Milton Friedman began his classic book, Capitalism and Freedom, by citing the famous words from President John F. Kennedy's inaugural address: "Ask not what your country can do for you--ask what you can do for your country." Friedman complained that people spent too much time inquiring into the origin of the famous phrase and not enough on its substance. He then argued that neither half of the statement expressed a worthy relation between the state and its citizens. He said that the first part suggested that the government was the patron and the citizen the ward, whereas the second implied that the government was the master and the citizen the servant.

When I heard George W. Bush's less elegant expression, "compassionate conservatism," I also focused initially on questions of origin. Many politicians in other countries had used similar terms, for example, "capitalism with a human face" in Chile, "social market economy" in Germany, "productive welfare" in South Korea, and "the third way" in Great Britain. All represent an attempt to mix market-oriented ideas with political correctness. For some reason, politicians fear embracing without apology concepts such as capitalism, free enterprise, and conservatism.

IRRITATING. I should have learned from Friedman's discussion of Kennedy that it would be better to concentrate on the substance of Bush's expression. Unfortunately, the substance is quite irritating, especially the word "compassionate." The obvious implication is that ordinary conservatism is not compassionate and that modifications are therefore necessary. This is surely odd if one identifies conservatism with such basic principles as free markets, property rights, and limited government. As we have known since Adam Smith, the maintenance of these principles is the main reason that Western countries are successful. The most important determinant in reducing poverty is raising the average income of a country, not reducing the degree of inequality. If one genuinely cares about the poor, then how can one not support the basic principles that create a nation's wealth?

Although most of my unhappiness is with the word compassionate, I also do not care very much for the other word, "conservative." This concept suggests maintenance of the status quo, even when that might involve an array of unfortunate rules and overly activist government programs. It could also encompass forms of social conservatism that I find unattractive--for example, restrictions on abortion rights, enforcement of strict drug laws, curbs on immigration, and restraints on international trade. I much prefer the words "libertarian" and "classical liberal"--regrettably, the word "liberal" has been cleverly appropriated by the left in the U.S.

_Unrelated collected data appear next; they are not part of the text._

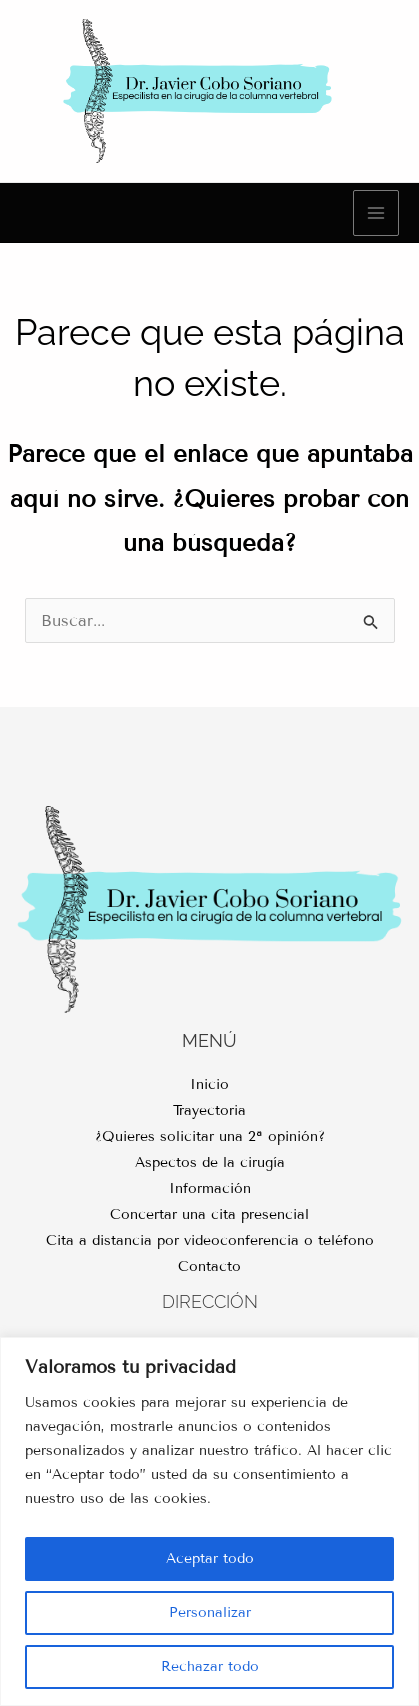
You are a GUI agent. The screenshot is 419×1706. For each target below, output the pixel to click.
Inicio (209, 1084)
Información (210, 1188)
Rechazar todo (210, 1666)
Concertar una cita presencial (209, 1214)
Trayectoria (209, 1110)
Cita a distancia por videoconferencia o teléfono (210, 1240)
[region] (209, 1521)
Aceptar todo (210, 1558)
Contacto (209, 1266)
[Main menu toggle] (376, 213)
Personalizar (210, 1612)
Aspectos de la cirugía (210, 1162)
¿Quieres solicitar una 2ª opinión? (210, 1136)
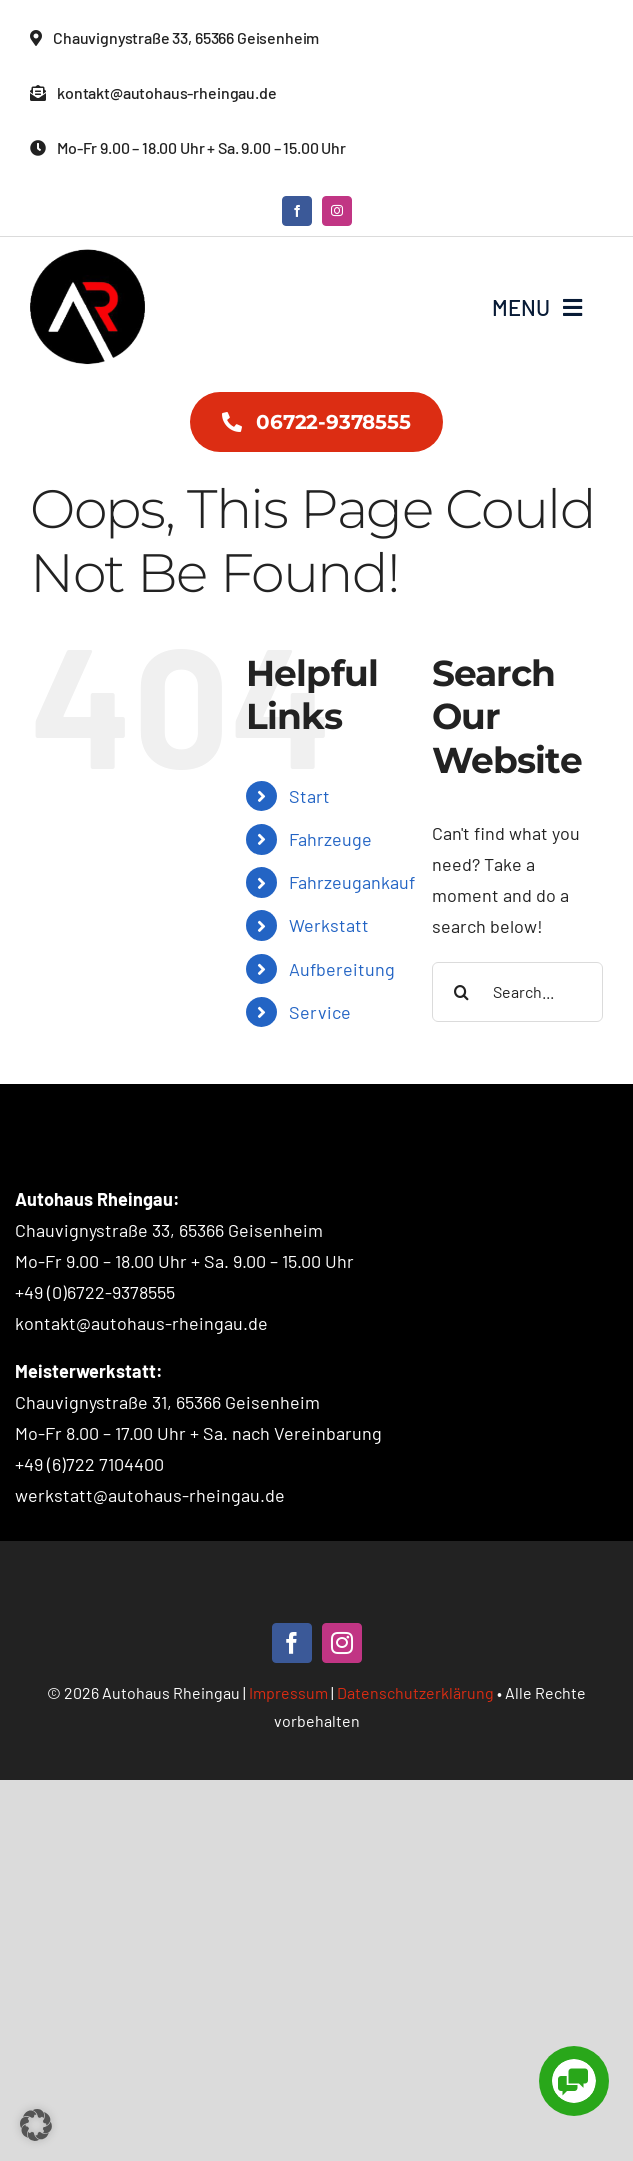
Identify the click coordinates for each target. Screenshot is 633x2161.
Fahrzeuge (330, 839)
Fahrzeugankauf (352, 882)
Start (309, 796)
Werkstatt (329, 925)
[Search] (462, 992)
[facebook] (297, 211)
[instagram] (337, 211)
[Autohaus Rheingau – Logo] (87, 258)
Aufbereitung (342, 969)
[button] (36, 2125)
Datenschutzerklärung (415, 1692)
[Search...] (517, 992)
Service (320, 1012)
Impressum (288, 1692)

WORRIED. Aside from labels, one has to look at the specifics of policies. I am particularly worried that the junior Bush would support legislation that resembles the senior Bush's great intervention, the Americans with Disabilities Act. This law epitomizes government policies that, although well-meaning, tend to destroy incentives, harm businesses, and encourage wasteful litigation. This kind of intervention typifies the activist policies that were common in Western Europe in the 1960s and 1970s and that led to many years of economic stagnation. In the Netherlands, for example, overly generous disability policies led to almost 15% of the working-age population being classified by the end of the 1980s as state-supported disabled persons. Therefore, I would like to know whether a compassionate conservative would favor the ADA or favor its repeal. In a similar vein of well-intentioned but counter-productive policies, I would like to know whether a compassionate conservative favors the kinds of affirmative-action programs that Colin Powell advocated at the Republican convention.

To be fair, George W. Bush has promoted a number of winning ideas that would appeal to classical liberals. One of these is personalized accounts for Social Security: The best line of Bush's acceptance speech was: "When this money is in your name, in your account, it's not just a program, it's your property." Also attractive are proposals to abolish the death tax, cut income-tax rates, and eliminate the marriage-tax penalty.

I think that Bush will strongly support school-choice proposals. This idea uses solid classical liberal principles to design a program that will be of immense long-term benefit to the nation's poor. Less attractive are Bush's proposals about health care--these talk about markets and incentives but seem to accept the Democrats' idea that government involvement should expand.

Of course, all of this has to make classical liberals nostalgic about Ronald Reagan and Margaret Thatcher in the 1980s. On the one hand, one has to be concerned that these giants were followed by a succession of Bushes, Majors, Clintons, and Blairs. On the other hand, one has to be happy that the Reagan-Thatcher legacy was strong enough so that we could continue to prosper even under leadership that was merely compassionately conservative.